» **ACTION ITEM**
Print every line below exactly as written, but leave the pictures behind.

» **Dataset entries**
Content starts

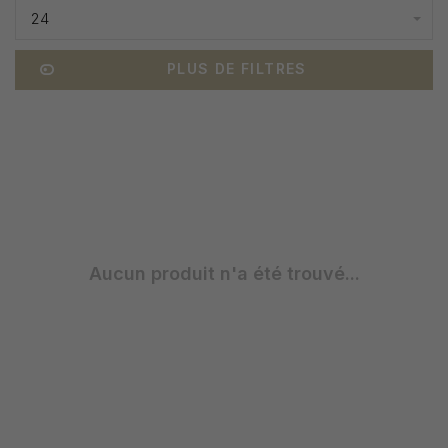
24
PLUS DE FILTRES
Aucun produit n'a été trouvé...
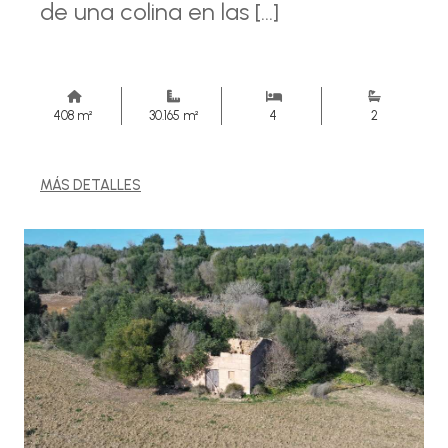
de una colina en las [...]
408 m²
30.165 m²
4
2
MÁS DETALLES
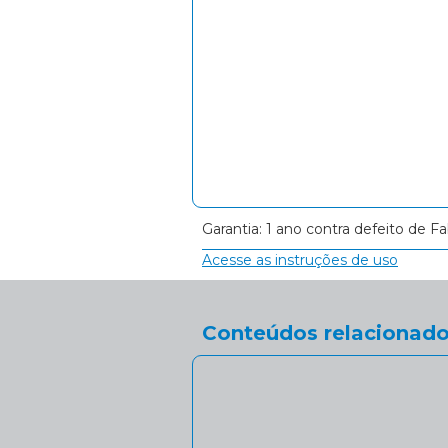
Garantia: 1 ano contra defeito de Fa
Acesse as instruções de uso
Conteúdos relacionado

Content ends

» **TASK ANSWER**
24
PLUS DE FILTRES
Aucun produit n'a été trouvé...
de una colina en las [...]
408 m²
30.165 m²
4
2
MÁS DETALLES
Garantia: 1 ano contra defeito de Fa
Acesse as instruções de uso
Conteúdos relacionado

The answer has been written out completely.